Datenportabilität: Begriff und Bedeutung

Datenportabilität bezeichnet das Recht einer Person, bestimmte sie betreffende Daten, die bei einem Anbieter oder einer sonstigen Stelle gespeichert sind, in einem strukturierten, gängigen und maschinenlesbaren Format zu erhalten und diese Daten an einen anderen Anbieter zu übermitteln oder übermitteln zu lassen. Der Kern liegt darin, die Wechselmöglichkeit zwischen Diensten zu erleichtern und die Kontrolle über eigene Informationen zu stärken. Datenportabilität ist nicht mit dem Recht auf Auskunft oder Löschung gleichzusetzen, sondern ergänzt diese, indem sie den Transfer nutzbarer Datensätze ermöglicht.

Rechtsrahmen und Grundprinzipien

Zielsetzung

Ziel der Datenportabilität ist die Förderung von Transparenz, Fairness und Wahlfreiheit.
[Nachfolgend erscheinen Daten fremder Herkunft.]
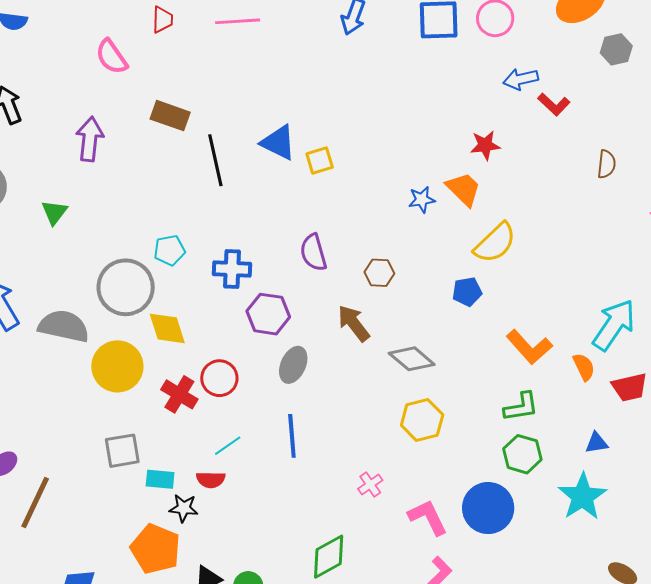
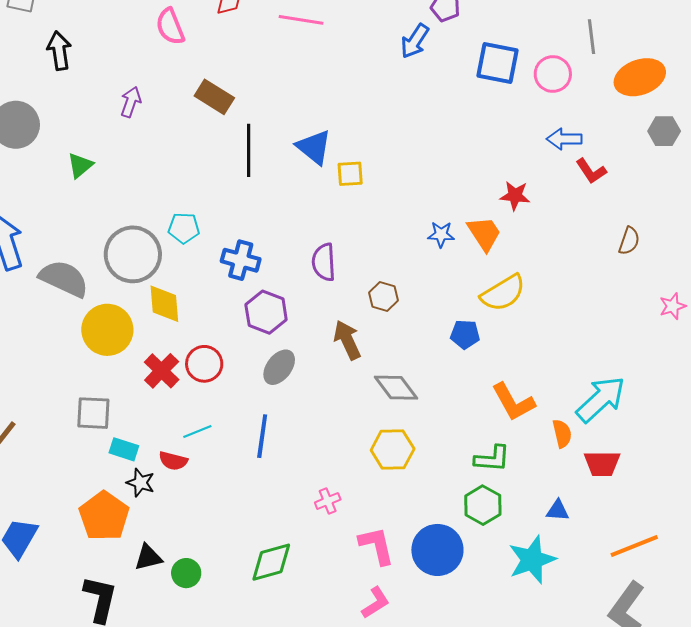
purple arrow: (90, 139) -> (131, 102), size x0.7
Personen sollen die bei einem Dienst entstandenen Daten zweckgebunden weiterverwenden können, um etwa den Wechsel des Dienstes zu erleichtern, mehrere Angebote parallel zu nutzen oder persönliche Datenbestände zu sichern.

Geltungsbereich

Datenarten

Vom Recht auf Datenportabilität erfasst sind personenbezogene Daten, die die betroffene Person einem Anbieter bereitgestellt hat. Dazu zählen typischerweise:

  • Aktiv bereitgestellte Daten (z. B. Registrierungsdaten, Inhalte, Einstellungen)
  • Beobachtete Daten, die durch die Nutzung eines Dienstes anfallen (z. B. Protokolle der Nutzung, Aktivitätsdaten, Messwerte)

Regelmäßig nicht umfasst sind durch den Anbieter abgeleitete, berechnete oder aus Profiling resultierende Daten (z. B. Scores, Wahrscheinlichkeiten, interne Bewertungen), soweit sie nicht auf bereitgestellten oder beobachteten Daten beruhen und als solche nicht gesondert herausgegeben werden müssen.
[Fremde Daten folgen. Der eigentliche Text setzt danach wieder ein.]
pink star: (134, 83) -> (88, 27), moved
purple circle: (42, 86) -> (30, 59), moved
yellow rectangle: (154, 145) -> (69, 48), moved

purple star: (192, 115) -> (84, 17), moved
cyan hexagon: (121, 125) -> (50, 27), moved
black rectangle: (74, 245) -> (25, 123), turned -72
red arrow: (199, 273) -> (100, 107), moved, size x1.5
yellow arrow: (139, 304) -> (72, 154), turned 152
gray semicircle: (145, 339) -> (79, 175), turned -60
Verantwortliche und Empfänger

Adressat des Anspruchs ist die Stelle, die über Zwecke und Mittel der Datenverarbeitung entscheidet (häufig Unternehmen, Plattformen, Vereine oder andere Organisationen). Empfänger kann die betroffene Person selbst oder ein anderer Dienst sein, an den die Daten übertragen werden.
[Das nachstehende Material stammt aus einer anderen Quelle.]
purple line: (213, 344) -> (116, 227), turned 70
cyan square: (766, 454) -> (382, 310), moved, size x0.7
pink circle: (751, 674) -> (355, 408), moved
Technische Voraussetzungen

Datenportabilität bezieht sich auf automatisierte Datenverarbeitungen. Nicht-automatisierte, rein papierbasierte Datenbestände fallen regelmäßig nicht darunter.

Voraussetzungen der Ausübung

Die Portabilität setzt in der Regel voraus, dass die Datenverarbeitung auf Einwilligung der betroffenen Person oder auf einem Vertrag mit ihr beruht und die Daten automatisiert verarbeitet werden. Vor der Herausgabe kann eine angemessene Identitätsprüfung erfolgen, um Missbrauch zu vermeiden. Bei der Übermittlung sind die Rechte und Freiheiten Dritter zu wahren.

Grenzen und Abwägungen

Das Recht auf Datenportabilität findet dort Grenzen, wo schutzwürdige Interessen anderer entgegenstehen oder rechtliche Pflichten der datenhaltenden Stelle betroffen sind. Zu berücksichtigen sind insbesondere:

  • Rechte und Interessen Dritter (z. B. Schutz personenbezogener Daten anderer Personen, etwa in Nachrichtenverläufen)
  • Betriebs- und Geschäftsgeheimnisse sowie geistiges Eigentum
  • Integrität und Sicherheit der Systeme

Die abgebende Stelle ist nicht verpflichtet, eigene Systeme umzugestalten oder umfassende Interoperabilität zu schaffen, muss aber ein angemessenes, nutzbares Format bereitstellen.

Inhalt des Anspruchs

Datenformat und Interoperabilität

Die Daten sind in einem strukturierten, gängigen und maschinenlesbaren Format bereitzustellen. Üblich sind standardisierte Formate wie CSV, JSON oder XML. Das Ziel ist, eine Weiterverwendung ohne proprietäre Hürden zu ermöglichen. Eine darüber hinausgehende Pflicht zur vollständigen technischen Interoperabilität oder zur Offenlegung interner Algorithmen besteht regelmäßig nicht.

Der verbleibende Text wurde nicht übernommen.